Run a spider. The outputs are saved to outputs/moneycontrol.jl
in JSONlines format
# scrape all market articles from "2010-01-01" till today with
scrapy crawl moneycontrol
# trial run: stops after scraping 10 items. useful for testing purposes
TRIAL_RUN=1 scrapy crawl moneycontrol
To view a list of all available spiders:
scrapy list
# businessstandard
# businesstoday
# economictimes
# financialexpress
# firstpost
# freepressjournal
# indianexpress
# ipfy
# moneycontrol
# ndtvprofit
# news18
# outlookindia
# thehindu
# thehindubusinessline
# zeenews
To run all the spiders in production
# view scraping benchmark tests performed by scrapy
scrapy bench
python run.py
Run tests to check if spiders are still working.
# view the parsed the article
scrapy parse https://www.businesstoday.in/markets/stocks/story/upward-revision-in-eps-estimates-what-analysts-say-on-tcs-q1-results-stock-trading-strategy-436794-2024-07-11
# intergration test all spiders
pytest
The sitemaps for each website not always directly available in robots.txt
. Googling for keywords like "ndtvprofit.com daily sitemap xml"
seems to retrieve the ones that are not mentioned.
Publisher | Sitemap Type | Sitemap Link |
---|---|---|
News 18 | Daily Sitemap | Link |
The Hindu | Daily Sitemap | Link |
The Hindu Business Line | Daily Sitemap | Link |
Business Today | Daily Sitemap | Link |
Money Control | Daily Sitemap | Link |
Business Standard | Sitemap Index | Link |
Economic Times | Monthly Sitemaps | Link |
Firstpost | Daily Sitemap | Link |
NDTV Profit | Daily Sitemap | Link |
Free Press Journal | Daily Sitemap | Link |
Outlook India | Daily Sitemap | Link |
Zee News | Monthly Sitemap | Link |
Financial Express | Daily Sitemap | Link |
Indian Express | Daily Sitemap | Link |
- Do not cache recent sitemaps
- Run the scraper as prefect flow
- Scraping mode - Update/dump
- While running the test, if it fails, prevent scrapy from showing the entire output
- export PYTHONDONTWRITEBYTECODE=1
- pytest failing on few spiders on remote server
- moneycontrol and indianexpress have very aggressive protection. they don't seem to allow usage of even floating ips from hetzner. but ips of brightdata seem to work
- Attach floating IPs
- Prevent pycache
- Mount volume
The following news websites were in consideration but no daily sitemaps were found.

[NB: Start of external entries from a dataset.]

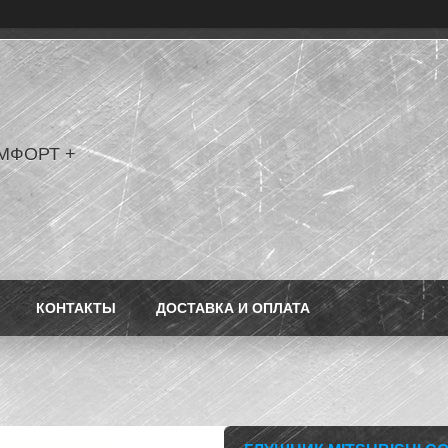
МФОРТ +
КОНТАКТЫ
ДОСТАВКА И ОПЛАТА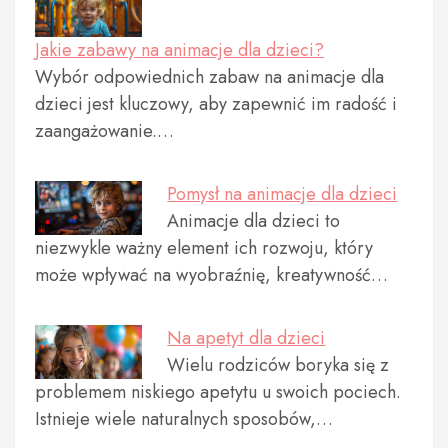
Jakie zabawy na animacje dla dzieci?
Wybór odpowiednich zabaw na animacje dla
dzieci jest kluczowy, aby zapewnić im radość i
zaangażowanie.…
Pomysł na animacje dla dzieci
Animacje dla dzieci to
niezwykle ważny element ich rozwoju, który
może wpływać na wyobraźnię, kreatywność…
Na apetyt dla dzieci
Wielu rodziców boryka się z
problemem niskiego apetytu u swoich pociech.
Istnieje wiele naturalnych sposobów,…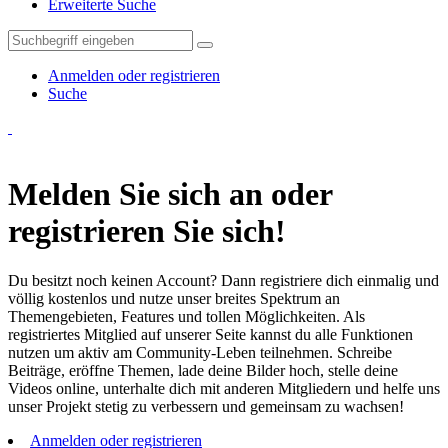
Erweiterte Suche
Anmelden oder registrieren
Suche
Melden Sie sich an oder
registrieren Sie sich!
Du besitzt noch keinen Account? Dann registriere dich einmalig und
völlig kostenlos und nutze unser breites Spektrum an
Themengebieten, Features und tollen Möglichkeiten. Als
registriertes Mitglied auf unserer Seite kannst du alle Funktionen
nutzen um aktiv am Community-Leben teilnehmen. Schreibe
Beiträge, eröffne Themen, lade deine Bilder hoch, stelle deine
Videos online, unterhalte dich mit anderen Mitgliedern und helfe uns
unser Projekt stetig zu verbessern und gemeinsam zu wachsen!
Anmelden oder registrieren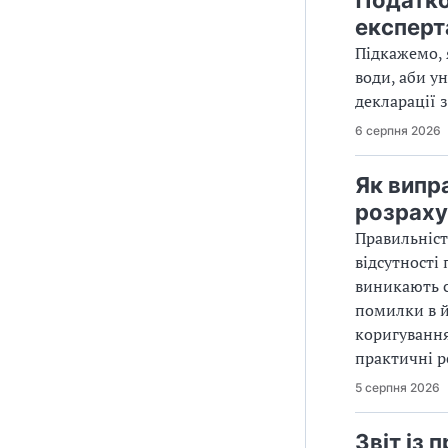
експерт
Підкажемо, 
води, аби у
декларації з
6 серпня 2026
Як випр
розраху
Правильніст
відсутності
виникають с
помилки в й
коригування
практичні р
5 серпня 2026
Звіт із 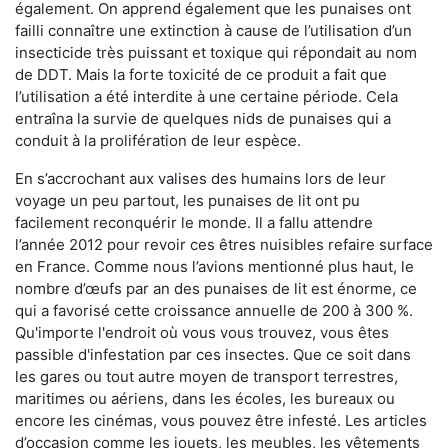
également. On apprend également que les punaises ont
failli connaître une extinction à cause de l’utilisation d’un
insecticide très puissant et toxique qui répondait au nom
de DDT. Mais la forte toxicité de ce produit a fait que
l’utilisation a été interdite à une certaine période. Cela
entraîna la survie de quelques nids de punaises qui a
conduit à la prolifération de leur espèce.
En s’accrochant aux valises des humains lors de leur
voyage un peu partout, les punaises de lit ont pu
facilement reconquérir le monde. Il a fallu attendre
l’année 2012 pour revoir ces êtres nuisibles refaire surface
en France. Comme nous l’avions mentionné plus haut, le
nombre d’œufs par an des punaises de lit est énorme, ce
qui a favorisé cette croissance annuelle de 200 à 300 %.
Qu'importe l'endroit où vous vous trouvez, vous êtes
passible d'infestation par ces insectes. Que ce soit dans
les gares ou tout autre moyen de transport terrestres,
maritimes ou aériens, dans les écoles, les bureaux ou
encore les cinémas, vous pouvez être infesté. Les articles
d’occasion comme les jouets, les meubles, les vêtements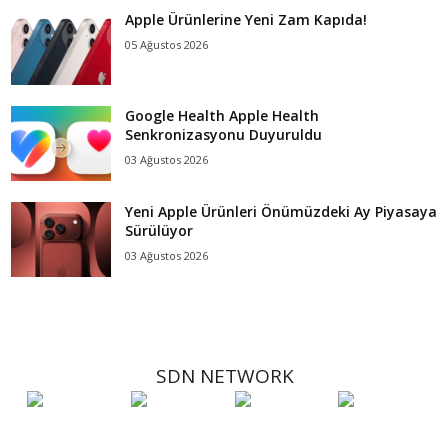
Apple Ürünlerine Yeni Zam Kapıda!
05 Ağustos 2026
Google Health Apple Health
Senkronizasyonu Duyuruldu
03 Ağustos 2026
Yeni Apple Ürünleri Önümüzdeki Ay Piyasaya
Sürülüyor
03 Ağustos 2026
SDN NETWORK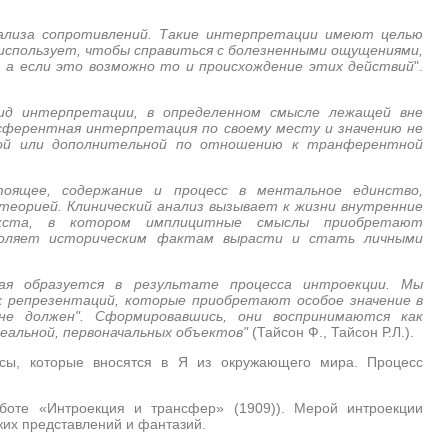
ализа сопротивлений. Такие интерпретации имеют целью
использует, чтобы справиться с болезненными ощущениями,
 а если это возможно то и происхождение этих действий
".
ид интерпретации, в определенном смысле лежащей вне
ферентная интерпретация по своему месту и значению не
ной или дополнительной по отношению к транферентной
оящее, содержание и процесс в ментальное единство,
теорией. Клинический анализ вызывает к жизни внутренние
текста, в котором имплицитные смыслы приобретают
зволяет историческим фактам вырасти и стать личными
рая образуется в результате процесса интроекции. Мы
х репрезентаций, которые приобретают особое значение в
"не должен". Сформировавшись, они воспринимаются как
реальной, первоначальных объектов"
(Тайсон Ф., Тайсон Р.Л.).
сы, которые вносятся в Я из окружающего мира. Процесс
оте «Интроекция и трансфер» (1909)). Мерой интроекции
жих представлений и фантазий.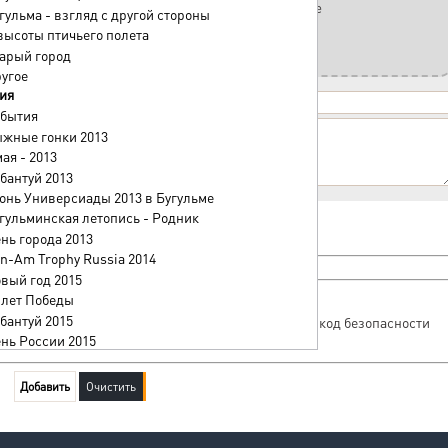
Выберите или перетащите файл в это поле
гульма - взгляд с другой стороны
высоты птичьего полета
Максимальный размер файла —
1280
Kb
арый город
угое
пьютере
|
Файл в интернете
]
ия
бытия
жные гонки 2013
мая - 2013
бантуй 2013
онь Универсиады 2013 в Бугульме
гульминская летопись - Родник
нь города 2013
n-Am Trophy Russia 2014
вый год 2015
 лет Победы
бантуй 2015
нь России 2015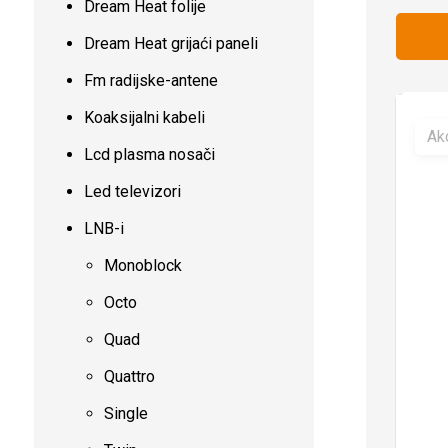
Dream Heat folije
Dream Heat grijaći paneli
Fm radijske-antene
Koaksijalni kabeli
Akc
Lcd plasma nosači
Led televizori
LNB-i
Monoblock
Octo
Quad
Quattro
Single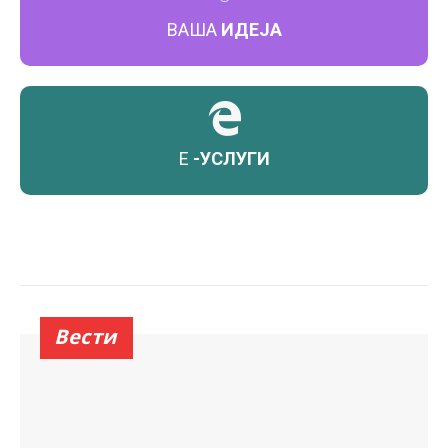
ВАША
ИДЕЈА
Е
-УСЛУГИ
Вести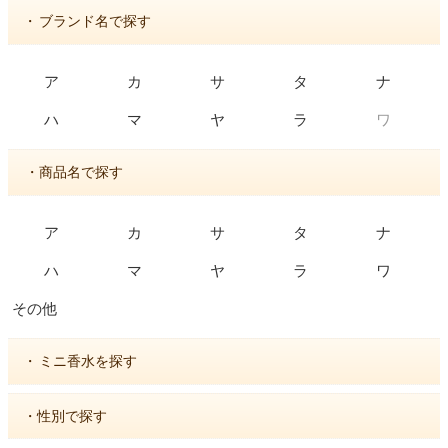
・
ブランド名で探す
ア
カ
サ
タ
ナ
ワ
ハ
マ
ヤ
ラ
・商品名で探す
ア
カ
サ
タ
ナ
ハ
マ
ヤ
ラ
ワ
その他
・
ミニ香水を探す
・性別で探す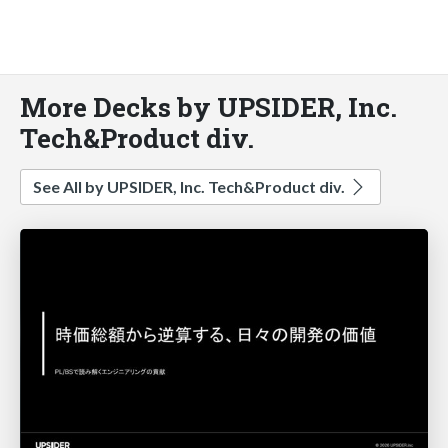
More Decks by UPSIDER, Inc.
Tech&Product div.
See All by UPSIDER, Inc. Tech&Product div.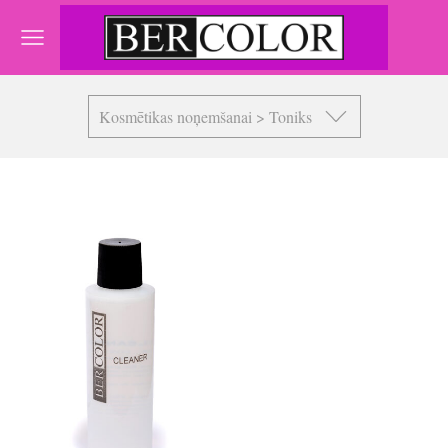
Kosmētikas noņemšanai > Toniks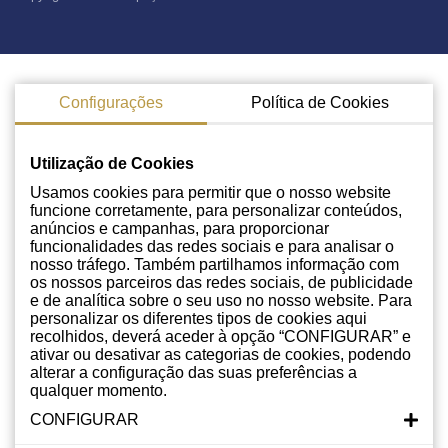
Configurações
Política de Cookies
Utilização de Cookies
Usamos cookies para permitir que o nosso website
funcione corretamente, para personalizar conteúdos,
anúncios e campanhas, para proporcionar
funcionalidades das redes sociais e para analisar o
nosso tráfego. Também partilhamos informação com
os nossos parceiros das redes sociais, de publicidade
e de analítica sobre o seu uso no nosso website. Para
personalizar os diferentes tipos de cookies aqui
recolhidos, deverá aceder à opção “CONFIGURAR” e
ativar ou desativar as categorias de cookies, podendo
alterar a configuração das suas preferências a
qualquer momento.
CONFIGURAR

Some effective strategies (requires more research) to iteratively retrieve a list of all articles are mentioned below.
- https://www.livemint.com/api/cms/story/v2/11720327511606 - Check Content Length in Head. TODO: Check for market slug with a smaller query
- https://timesofindia.indiatimes.com/articleshow/81896735.cms - Redirect not showing in head, No sitemap as well.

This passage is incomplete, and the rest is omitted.